Last month, I got into my car and was informed that I could no longer use the navigation in my car without agreeing to Google's privacy policy. And while they are clear that my in-car navigation isn't explicitly tied to my individual Google account, it's still another way to improve their targeting abilities. More data into the pot.
Chrome was an equally valuable tool for Google. It both kept them from paying out the billions of dollars every year that go to other browsers in exchange for allowing you to search on Google directly from the address bar and allowed them to capture all of your browsing data.
This is just scratching the surface of Google's model. Understand your intent, your proclivities, your profile and sell that information to the supplier willing to pay most for it.
The social media model
While similar, Meta (and all of social media) has a slightly different model: maximize your time on their platform in order to show you as many ads as possible. They do this by identifying and promoting the content that we're most likely to engage with. Often, this is "rage bait"-- and while the goal is to increase time-on-site, the side effect is our further entrenchment into our echo chambers. Political differences become flashpoints. Us-vs-them mentalities flourish.
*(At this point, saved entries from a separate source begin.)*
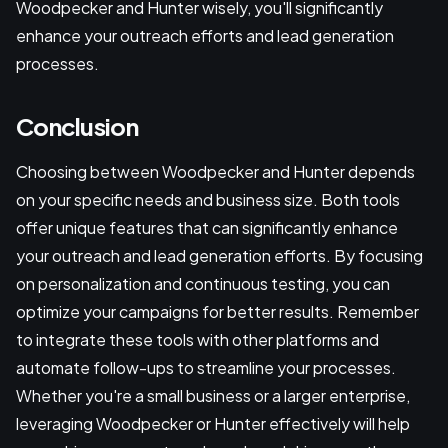
Woodpecker and Hunter wisely, you'll significantly
enhance your outreach efforts and lead generation
processes.
Conclusion
Choosing between Woodpecker and Hunter depends
on your specific needs and business size. Both tools
offer unique features that can significantly enhance
your outreach and lead generation efforts. By focusing
on personalization and continuous testing, you can
optimize your campaigns for better results. Remember
to integrate these tools with other platforms and
automate follow-ups to streamline your processes.
Whether you're a small business or a larger enterprise,
leveraging Woodpecker or Hunter effectively will help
It’s the same tactic as a manipulative partner who picks fights just to keep you engaged. Outrage keeps us coming back, even when we know it’s bad for us.
What does this have to do with privacy? Everything. The more time we spend on social platforms, the more data we generate—every click, pause, post, comment, and reaction is logged. That behavioral exhaust is what allows Meta to build intimate psychological profiles of us, not just to show ads, but to predict and influence what we’ll do next. Social media addiction isn’t just about wasted hours; it’s about surrendering the raw material of our inner lives to companies whose business model depends on knowing us better than we know ourselves.
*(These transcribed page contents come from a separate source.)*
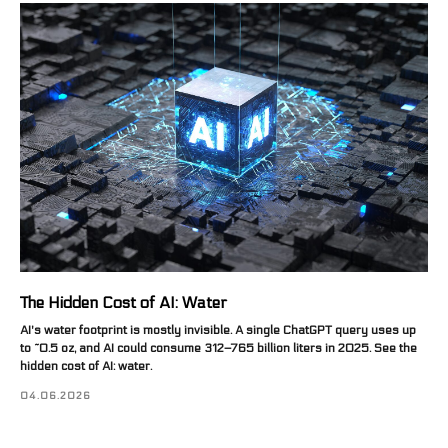
The Hidden Cost of AI: Water
AI's water footprint is mostly invisible. A single ChatGPT query uses up
to ~0.5 oz, and AI could consume 312–765 billion liters in 2025. See the
hidden cost of AI: water.
04.06.2026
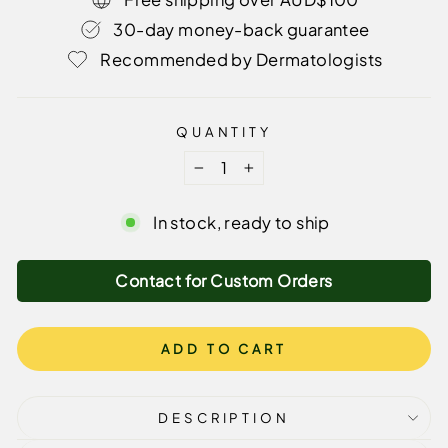
30-day money-back guarantee
Recommended by Dermatologists
QUANTITY
−
+
In stock, ready to ship
Contact for Custom Orders
ADD TO CART
DESCRIPTION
It all comes down to autonomy.
Privacy is autonomy’s front line. Give it up, and you hand over the steering wheel of your own life.
In her 2019 book, The Age of Surveillance Capitalism, Shoshana Zuboff makes that case that privacy is the boundary of human autonomy. When we give up our privacy, we lose our ability to decide for ourselves who we are, what we think, and how we act. We outsource the things that make us most human to big tech and their advertisers.
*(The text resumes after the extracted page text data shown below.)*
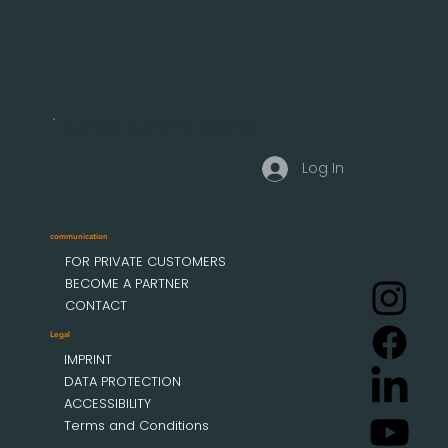
Business customer access
Log In
communication
FOR PRIVATE CUSTOMERS
BECOME A PARTNER
CONTACT
Legal
IMPRINT
DATA PROTECTION
ACCESSIBILITY
Terms and Conditions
Zubhoff posits that without privacy, there is no self-determination.
Without privacy, autonomy collapses (you lose the ability to define yourself).
Without privacy, democracy collapses (you lose freedom from manipulation).
Without privacy, capitalism mutates into exploitation (you become raw material).
Without privacy, dignity collapses (you’re treated as an object, not a subject).
Without privacy, power asymmetry hardens (corporations gain irreversible control).
A toxic relationship works by convincing you that you can’t trust yourself—that you need them to define your reality. Surveillance capitalism plays the same trick. Without privacy, we lose the boundary that lets us decide who we are on our own terms.
We don’t have to stay trapped in this relationship. The first step is recognizing the manipulation for what it is. Next week, I’ll explore the practical side—what it looks like to start setting boundaries and reclaiming your privacy.
Before we get there, I want to plead with you to pause and actually examine the effect of social media on your own life. How do you feel about people who disagree with you politically? How do you feel about culture as a whole? Be honest. If you find yourself angrier, more cynical, or more tribal than you used to be, that’s not just “the way the world is.” You’ve been shaped—molded by trillion-dollar companies into a caricature of yourself because it makes them more money. Like the frog in the pot, we don’t notice the heat until the water is boiling.